:: Task ::
Beginning with the line that contains "er markeret med" and ending with the last line of the records, write out each line exactly and omit the pictures.
*** Opening of Data extract ***
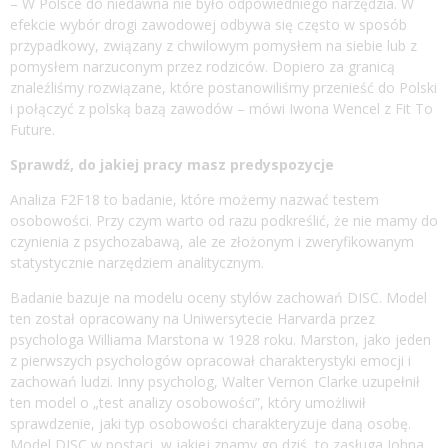
– W Polsce do niedawna nie było odpowiedniego narzędzia. W
efekcie wybór drogi zawodowej odbywa się często w sposób
przypadkowy, związany z chwilowym pomysłem na siebie lub z
pomysłem narzuconym przez rodziców. Dopiero za granicą
znaleźliśmy rozwiązane, które postanowiliśmy przenieść do Polski
i połączyć z polską bazą zawodów – mówi Iwona Wencel z Fit To
Future.
Sprawdź, do jakiej pracy masz predyspozycje
Analiza F2F18 to badanie, które możemy nazwać testem
osobowości. Przy czym warto od razu podkreślić, że nie mamy do
czynienia z psychozabawą, ale ze złożonym i zweryfikowanym
statystycznie narzędziem analitycznym.
Badanie bazuje na modelu oceny stylów zachowań DISC. Model
ten został opracowany na Uniwersytecie Harvarda przez
psychologa Williama Marstona w 1928 roku. Marston, jako jeden
z pierwszych psychologów opracował charakterystyki emocji i
zachowań ludzi. Inny psycholog, Walter Vernon Clarke uzupełnił
ten model o „test analizy osobowości”, który umożliwił
sprawdzenie, jaki typ osobowości charakteryzuje daną osobę.
Model DISC w postaci, w jakiej znamy go dziś, to zasługa Johna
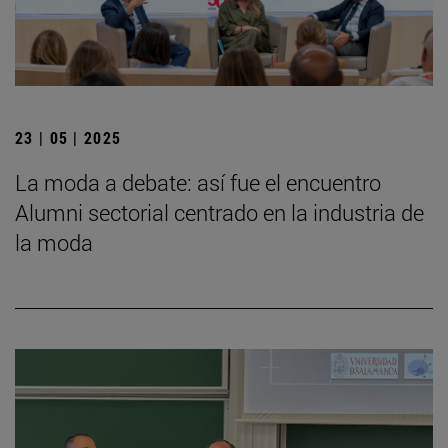
23 | 05 | 2025
La moda a debate: así fue el encuentro
Alumni sectorial centrado en la industria de
la moda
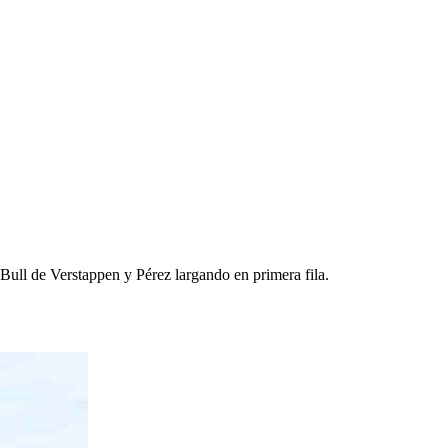
Bull de Verstappen y Pérez largando en primera fila.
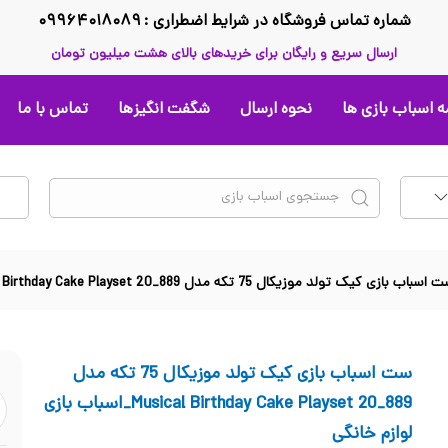
شماره تماس فروشگاه در شرایط اضطراری : ۰۹۹۶۴۰۱۸۰۸۹
ارسال سریع و رایگان برای خریدهای بالای هشت میلیون تومان
 اسباب بازی ها
نحوه ارسال
شگفت انگیزها
تماس با ما
سباب‌ بازی کیک تولد موزیکال 75 تکه مدل Musical Birthday Cake Playset 20_889_اسباب بازی لوازم خانگی
ست اسباب‌ بازی کیک تولد موزیکال 75 تکه مدل
Musical Birthday Cake Playset 20_889_اسباب بازی
لوازم خانگی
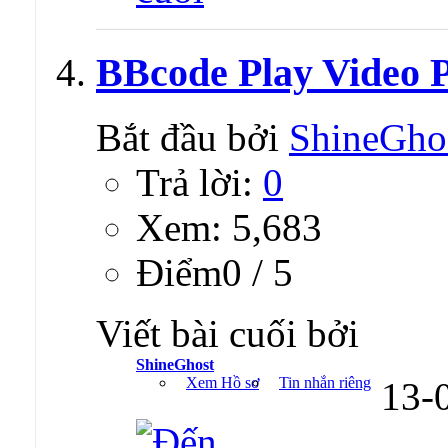
BBcode Play Video P
Bắt đầu bởi
ShineGho
Trả lời:
0
Xem: 5,683
Ðiểm0 / 5
Viết bài cuối bởi
ShineGhost
Xem Hồ sơ
Tin nhắn riêng
13-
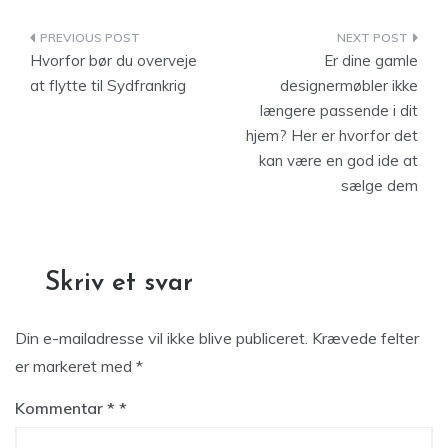
Indlægsnavigation
Hvorfor bør du overveje
Er dine gamle
at flytte til Sydfrankrig
designermøbler ikke
længere passende i dit
hjem? Her er hvorfor det
kan være en god ide at
sælge dem
Skriv et svar
Din e-mailadresse vil ikke blive publiceret.
Krævede felter
er markeret med
*
Kommentar
*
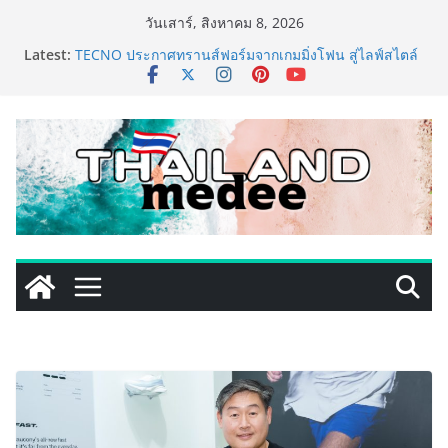
Skip
วันเสาร์, สิงหาคม 8, 2026
to
Latest:
เหิงลี่ แมนูแฟคเจอริ่ง เทคโนโลยี (ไทยแลนด์) เปิดโรงงาน
content
แห่งใหม่ในชลบุรี เดินหน้าขยายฐานการผลิตสู่เอเชียตะวัน
ออกเฉียงใต้ เสริมแกร่งยุทธศาสตร์ระดับโลก
TECNO ประกาศทรานส์ฟอร์มจากเกมมิ่งโฟน สู่ไลฟ์สไตล์
แฟชั่นไอเท็ม เสิร์ฟใหญ่ปักหมุดแลนมาร์คใหม่กลางสถานี
MRT วาง POVA 8 Series จุดเริ่มต้นครั้งสำคัญ
PIPPER STANDARD® เปิดตัวแชมพูอาบน้ำ และ โฟมอาบ
แห้งสัตว์เลี้ยง ชูนวัตกรรมพลังธรรมชาติ “Zero-Residue”
เลียขนได้ ปลอดภัย ไร้สารตกค้าง
เริ่มแล้ว! อ.ต.ก.แฟร์ 4 ภาค @ภาคกลาง “มนต์เสน่ห์เกษตร
ไทย สู่ใจกลางมหานคร” ชวนชิม ช้อป สินค้าเกษตร
คุณภาพจากทั่วไทย วันนี้ – 8 สิงหาคมนี้ ณ ลานคนเมือง
ททท. ประกาศความสำเร็จ Village to the World Season
5 ผนึก 9 พันธมิตร ขับเคลื่อน ESG Tourism สืบสานพระ
ราชปณิธาน สร้างคุณค่าการท่องเที่ยวไทยอย่างยั่งยืน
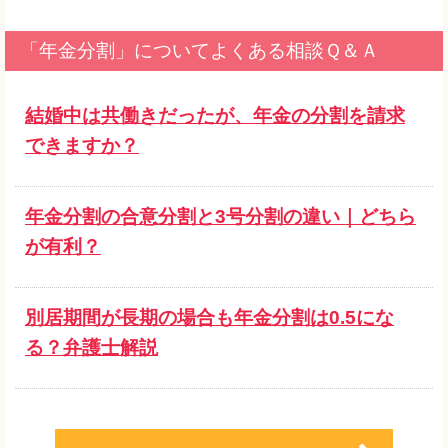
「年金分割」についてよくある相談Ｑ＆Ａ
結婚中は共働きだったが、年金の分割を請求
できますか？
年金分割の合意分割と3号分割の違い｜どちら
が有利？
別居期間が長期の場合も年金分割は0.5にな
る？弁護士解説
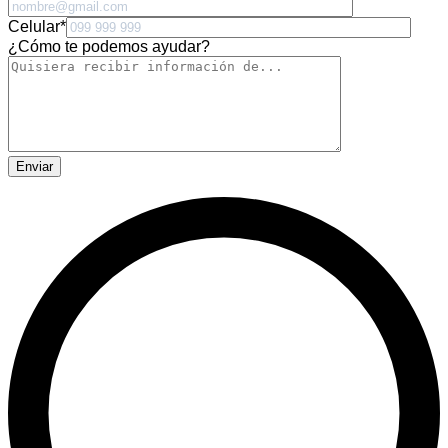
Celular
*
¿Cómo te podemos ayudar?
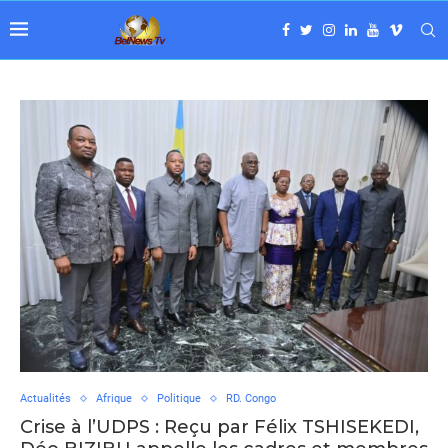
Actualités
Afrique
Politique
RD. Congo
Crise à l’UDPS : Reçu par Félix TSHISEKEDI,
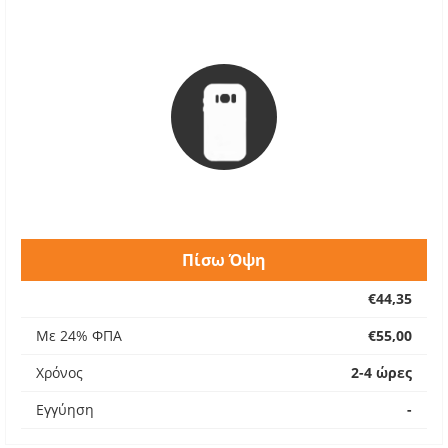
Πίσω Όψη
€44,35
Με 24% ΦΠΑ
€55,00
Χρόνος
2-4 ώρες
Εγγύηση
-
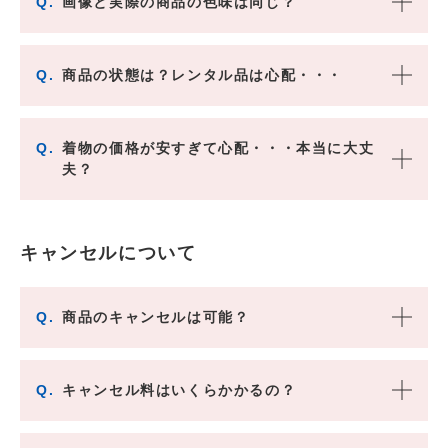
Q.
画像と実際の商品の色味は同じ？
Q.
商品の状態は？レンタル品は心配・・・
Q.
着物の価格が安すぎて心配・・・本当に大丈
夫？
キャンセルについて
Q.
商品のキャンセルは可能？
Q.
キャンセル料はいくらかかるの？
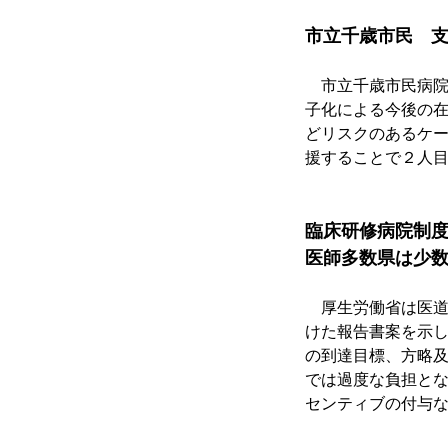
市立千歳市民　支
　市立千歳市民病院
子化による今後の
どリスクのあるケ
援することで２人
臨床研修病院制
医師多数県は少
　厚生労働省は医
けた報告書案を示
の到達目標、方略
では過度な負担と
センティブの付与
*** Close of Data extract ***
:: Task response ::
er markeret med
*
Kommentar
*
Skip
วันเสาร์, สิงหาคม 8, 2026
to
Latest:
เหิงลี่ แมนูแฟคเจอริ่ง เทคโนโลยี (ไทยแลนด์) เปิดโรงงาน
content
แห่งใหม่ในชลบุรี เดินหน้าขยายฐานการผลิตสู่เอเชียตะวัน
ออกเฉียงใต้ เสริมแกร่งยุทธศาสตร์ระดับโลก
TECNO ประกาศทรานส์ฟอร์มจากเกมมิ่งโฟน สู่ไลฟ์สไตล์
แฟชั่นไอเท็ม เสิร์ฟใหญ่ปักหมุดแลนมาร์คใหม่กลางสถานี
MRT วาง POVA 8 Series จุดเริ่มต้นครั้งสำคัญ
PIPPER STANDARD® เปิดตัวแชมพูอาบน้ำ และ โฟมอาบ
แห้งสัตว์เลี้ยง ชูนวัตกรรมพลังธรรมชาติ “Zero-Residue”
เลียขนได้ ปลอดภัย ไร้สารตกค้าง
เริ่มแล้ว! อ.ต.ก.แฟร์ 4 ภาค @ภาคกลาง “มนต์เสน่ห์เกษตร
ไทย สู่ใจกลางมหานคร” ชวนชิม ช้อป สินค้าเกษตร
คุณภาพจากทั่วไทย วันนี้ – 8 สิงหาคมนี้ ณ ลานคนเมือง
ททท. ประกาศความสำเร็จ Village to the World Season
5 ผนึก 9 พันธมิตร ขับเคลื่อน ESG Tourism สืบสานพระ
ราชปณิธาน สร้างคุณค่าการท่องเที่ยวไทยอย่างยั่งยืน
「年金分割」についてよくある相談Ｑ＆Ａ
結婚中は共働きだったが、年金の分割を請求
できますか？
年金分割の合意分割と3号分割の違い｜どちら
が有利？
別居期間が長期の場合も年金分割は0.5にな
る？弁護士解説
Celular
*
¿Cómo te podemos ayudar?
Actualités
Afrique
Politique
RD. Congo
Crise à l’UDPS : Reçu par Félix TSHISEKEDI,
Πίσω Όψη
€44,35
Με 24% ΦΠΑ
€55,00
Χρόνος
2-4 ώρες
Εγγύηση
-
Q.
画像と実際の商品の色味は同じ？
Q.
商品の状態は？レンタル品は心配・・・
Q.
着物の価格が安すぎて心配・・・本当に大丈
夫？
キャンセルについて
Q.
商品のキャンセルは可能？
Q.
キャンセル料はいくらかかるの？
市立千歳市民　支
　市立千歳市民病院
子化による今後の
どリスクのあるケ
援することで２人
臨床研修病院制
医師多数県は少
　厚生労働省は医
けた報告書案を示
の到達目標、方略
では過度な負担と
センティブの付与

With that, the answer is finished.